Reestablishment of Deer
Reestablishment of deer into the state can be traced to escapes and releases from captive herds and translocation and natural immigration from deer herds in surrounding states. A conservative estimate of the population in 1936 placed statewide numbers at between 500 and 700 animals. This small herd grew steadily. By 1950 deer were reported in most counties and the statewide estimate topped 10,000. Concentrations in some areas were beginning to cause problems by damaging agricultural crops. In response to these problems the first modern deer season was held in December of 1953 and 4,000 deer were killed. Currently, the deer herd is estimated to be about 200,000 after the hunting season, and harvests have approached 100,000 in recent years.
Although deer are normally associated with forested areas, deer will utilize many different types of habitat as long as the area provides adequate cover. Examples of these types of areas include brushy draws and fencelines, marshes, and grassy areas like those provided by the federal Conservation Reserve Program (CRP). Standing corn also provides ideal habitat for part of the year since it provides food, cover and easy travel lanes. Deer utilize almost all plants for food at one time or another during the year. Deer feeding habits can best be described as being erratically selective as deer will sample many plants while feeding but often utilize a single source of food for the majority of their diet.
Deer Do Well in Iowa
The white-tail's ability to thrive in Iowa is likely the result of an abundant, reliable food source and a winter climate where snow depths rarely exceed 12" for a prolonged length of time. These factors combine to allow deer to come through the "winter bottleneck" in excellent condition. The excellent nutrition also enables deer to have high reproductive rates. Many deer in Iowa have a single fawn their first year and 2 fawns each subsequent year. Deer in the wild can probably maintain these high reproductive rates until they are 10 years old. Past research in Iowa has found that 8 to 12% of adult does have 3 fawns.

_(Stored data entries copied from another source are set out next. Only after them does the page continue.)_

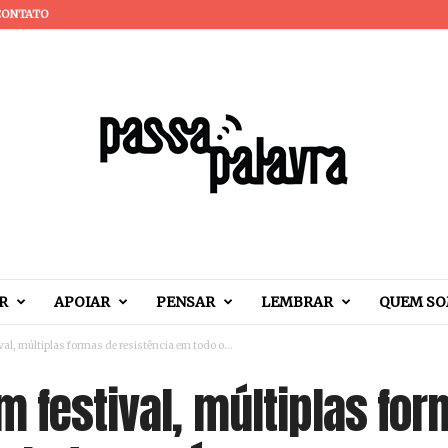
CONTATO
R
APOIAR
PENSAR
LEMBRAR
QUEM S
al, múltiplas formas de resistência em todo o...
 festival, múltiplas fo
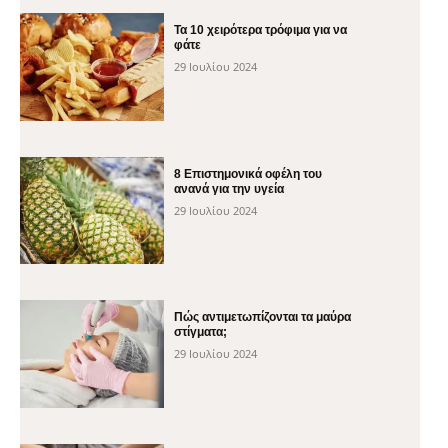
Τα 10 χειρότερα τρόφιμα για να
φάτε
29 Ιουλίου 2024
8 Επιστημονικά οφέλη του
ανανά για την υγεία
29 Ιουλίου 2024
Πώς αντιμετωπίζονται τα μαύρα
στίγματα;
29 Ιουλίου 2024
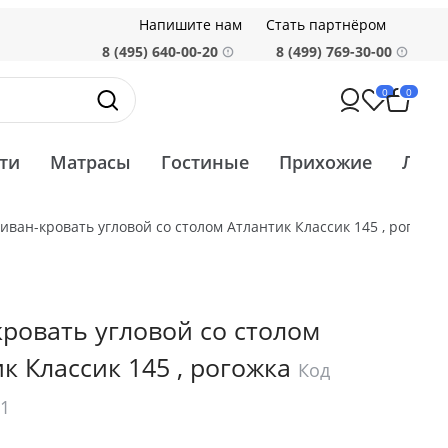
Напишите нам
Стать партнёром
8 (495) 640-00-20
8 (499) 769-30-00
0
0
ти
Матрасы
Гостиные
Прихожие
Ликв
иван-кровать угловой со столом Атлантик Классик 145 , рогожка
ровать угловой со столом
к Классик 145 , рогожка
Код
81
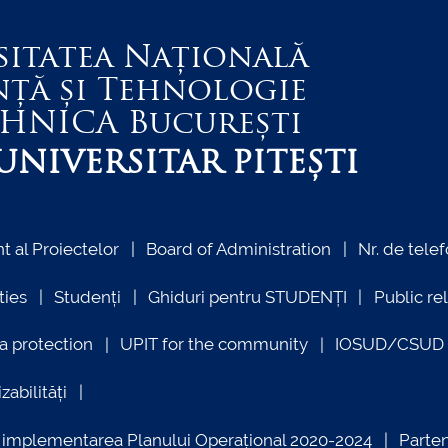
sitatea Națională
nță și Tehnologie
EHNICA
București
NIVERSITAR PITEȘTI
 al Proiectelor
Board of Administration
Nr. de telef
ties
Studenți
Ghiduri pentru STUDENȚI
Public re
a protection
UPIT for the community
IOSUD/CSUD –
zabilități
ind implementarea Planului Operațional 2020-2024
Parte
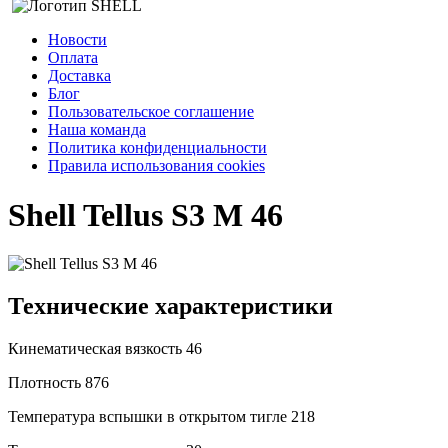
Новости
Оплата
Доставка
Блог
Пользовательское соглашение
Наша команда
Политика конфиденциальности
Правила использования cookies
Shell Tellus S3 M 46
Технические характеристики
Кинематическая вязкость
46
Плотность
876
Температура вспышки в открытом тигле
218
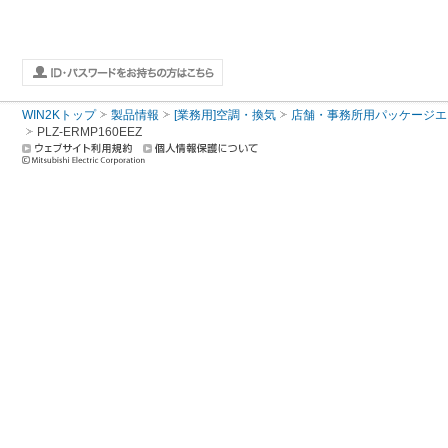
WIN2Kトップ
製品情報
[業務用]空調・換気
店舗・事務所用パッケージエアコン
PLZ-ERMP160EEZ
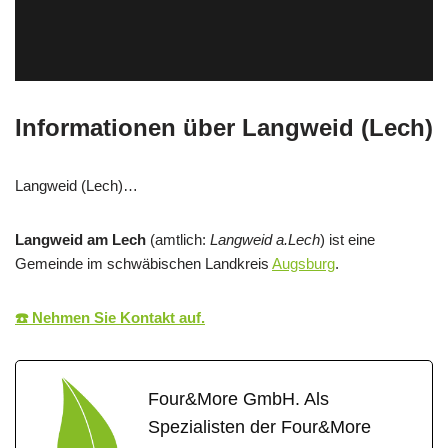
Informationen über Langweid (Lech)
Langweid (Lech)…
Langweid am Lech
(amtlich:
Langweid a.Lech
) ist eine
Gemeinde im schwäbischen Landkreis
Augsburg
.
☎️ Nehmen Sie Kontakt auf.
Four&More GmbH. Als
Spezialisten der Four&More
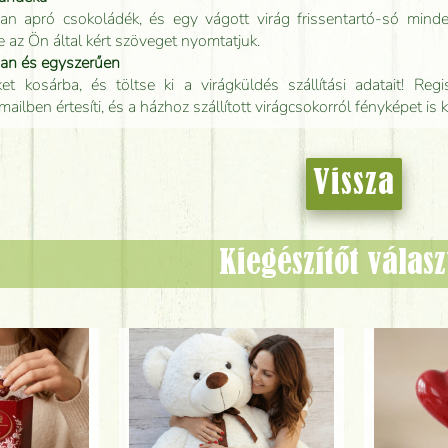
an apró csokoládék, és egy vágott virág frissentartó-só minde
e az Ön által kért szöveget nyomtatjuk.
san és egyszerűen
t kosárba, és töltse ki a virágküldés szállítási adatait! Regisz
mailben értesíti, és a házhoz szállított virágcsokorról fényképet is 
Vissza
Kiegészítőt válas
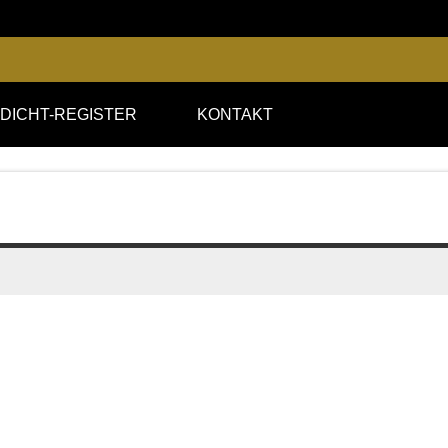
DICHT-REGISTER
KONTAKT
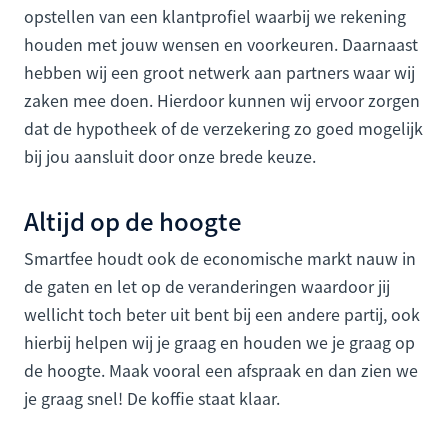
opstellen van een klantprofiel waarbij we rekening
houden met jouw wensen en voorkeuren. Daarnaast
hebben wij een groot netwerk aan partners waar wij
zaken mee doen. Hierdoor kunnen wij ervoor zorgen
dat de hypotheek of de verzekering zo goed mogelijk
bij jou aansluit door onze brede keuze.
Altijd op de hoogte
Smartfee houdt ook de economische markt nauw in
de gaten en let op de veranderingen waardoor jij
wellicht toch beter uit bent bij een andere partij, ook
hierbij helpen wij je graag en houden we je graag op
de hoogte. Maak vooral een afspraak en dan zien we
je graag snel! De koffie staat klaar.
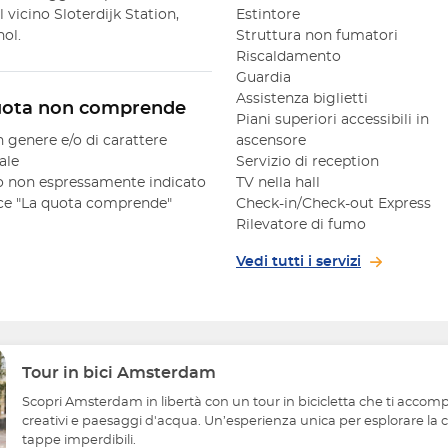
 vicino Sloterdijk Station,
Estintore
ol.
Struttura non fumatori
Riscaldamento
Guardia
Assistenza biglietti
uota non comprende
Piani superiori accessibili in
n genere e/o di carattere
ascensore
ale
Servizio di reception
 non espressamente indicato
TV nella hall
oce "La quota comprende"
Check-in/Check-out Express
Rilevatore di fumo
Vedi tutti i servizi
Tour in bici Amsterdam
Scopri Amsterdam in libertà con un tour in bicicletta che ti accompag
creativi e paesaggi d'acqua. Un’esperienza unica per esplorare la cit
tappe imperdibili.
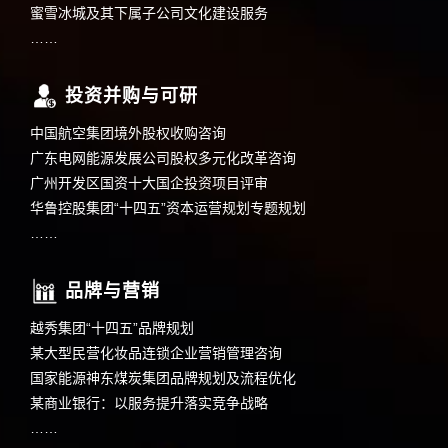
蜜雪冰城及其下属子公司文化建设服务
……
投资并购与可研
中国航空集团境外股权收购咨询
广东电网能源发展公司股权多元化改革咨询
广州开发区国资十大国企投资项目评审
华鲁控股集团“十四五”资本运营规划专题规划
……
品牌与营销
越秀集团“十四五”品牌规划
某大型民营化妆品连锁企业营销管理咨询
国家能源神东煤炭集团品牌规划及流程优化
某商业银行：以服务提升落实竞争战略
……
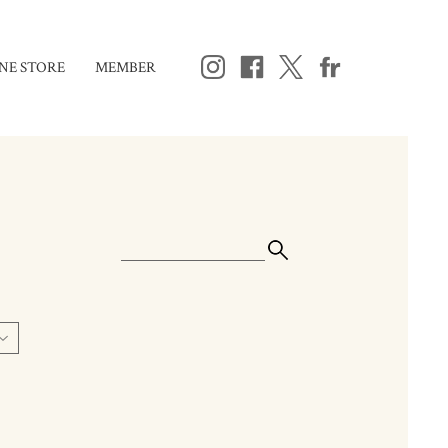
NE STORE
MEMBER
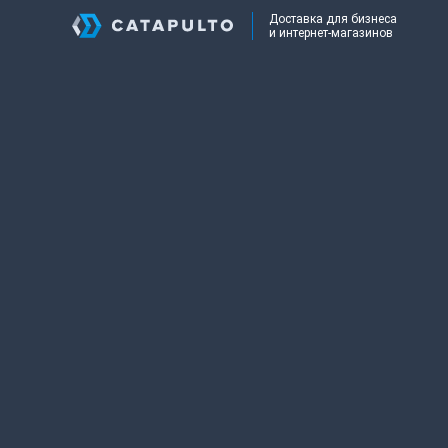
Доставка для бизнеса
и интернет-магазинов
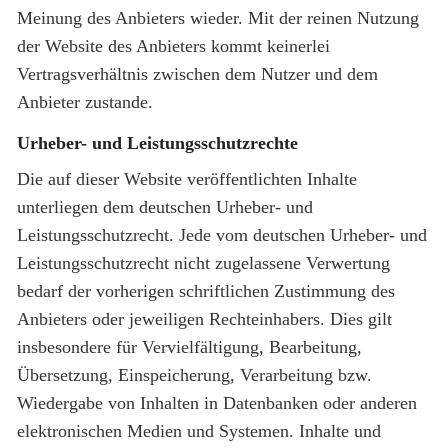
Meinung des Anbieters wieder. Mit der reinen Nutzung
der Website des Anbieters kommt keinerlei
Vertragsverhältnis zwischen dem Nutzer und dem
Anbieter zustande.
Urheber- und Leistungsschutzrechte
Die auf dieser Website veröffentlichten Inhalte
unterliegen dem deutschen Urheber- und
Leistungsschutzrecht. Jede vom deutschen Urheber- und
Leistungsschutzrecht nicht zugelassene Verwertung
bedarf der vorherigen schriftlichen Zustimmung des
Anbieters oder jeweiligen Rechteinhabers. Dies gilt
insbesondere für Vervielfältigung, Bearbeitung,
Übersetzung, Einspeicherung, Verarbeitung bzw.
Wiedergabe von Inhalten in Datenbanken oder anderen
elektronischen Medien und Systemen. Inhalte und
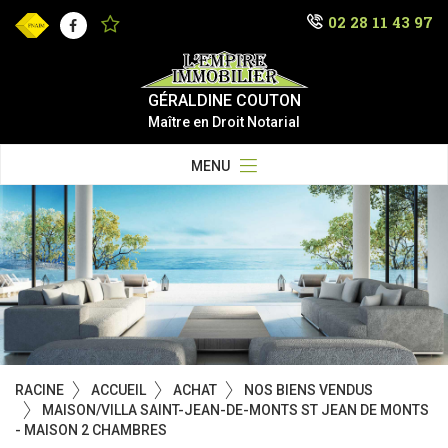
02 28 11 43 97
Facebook
GÉRALDINE COUTON
Maître en Droit Notarial
MENU
RACINE
ACCUEIL
ACHAT
NOS BIENS VENDUS
MAISON/VILLA SAINT-JEAN-DE-MONTS ST JEAN DE MONTS
- MAISON 2 CHAMBRES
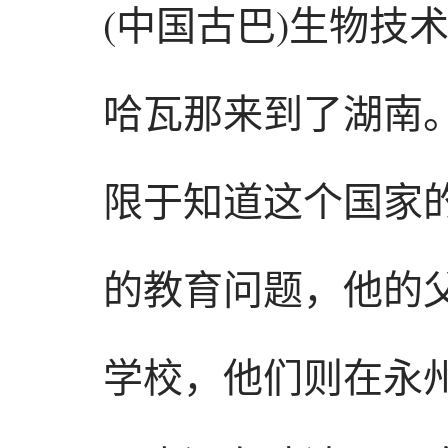
(中国古巴)生物技
哈瓦那来到了湖南
限于知道这个国家
的教育问题，他的
学校，他们则在永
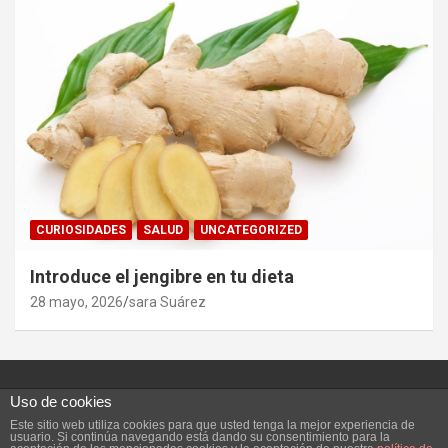
CURIOSIDADES
SALUD
UNCATEGORIZED
Introduce el jengibre en tu dieta
28 mayo, 2026
sara Suárez
Uso de cookies
Este sitio web utiliza cookies para que usted tenga la mejor experiencia de
Copyright ©2026
Vivefeliz :)
Tema por:
Theme Horse
usuario. Si continúa navegando está dando su consentimiento para la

Another reason that deer do so well in Iowa is that they are very mobile. Although many deer stay near the area where they were born, a significant number leave and travel to new areas before establishing a core area. These core areas may change seasonally with deer shifting between wintering areas and breeding areas. These movements allow deer to fill voids left open due to deaths and easily pioneer into new areas when habitat is suitable. High rates of movement occur during 2 periods of the year. The first is in the spring when deer move to their fawning areas. Many of last years fawns are forced to find areas of their own at this time. The second period is in the fall during the breeding season. The breeding season begins in mid-October and runs through mid-January, although the peak of activity occurs during the first 3 weeks of November.
Careful management of deer populations by man has also played a crucial role in allowing deer numbers to return to the levels enjoyed today. Management consists of carefully regulating the harvest since hunting provides the only major source of mortality for deer today. Unchecked, Iowa's deer herd could grow at a rate of 20% to 40% each year. At this rate, deer numbers would double in as few as 3 years. With Iowa's abundant agricultual crops providing food, densities could potentially reach 100 or more deer per square mile before natural regulatory mechanisms would begin to affect deer health and slow the rate of growth. Deer numbers this high would cause economic hardship to Iowa's landowners as well as alter the natural vegetative community. Maintaining a deer population in balance with the wants and needs of the people in the state is a difficult task, but hunting is the only viable management option to achieve this goal.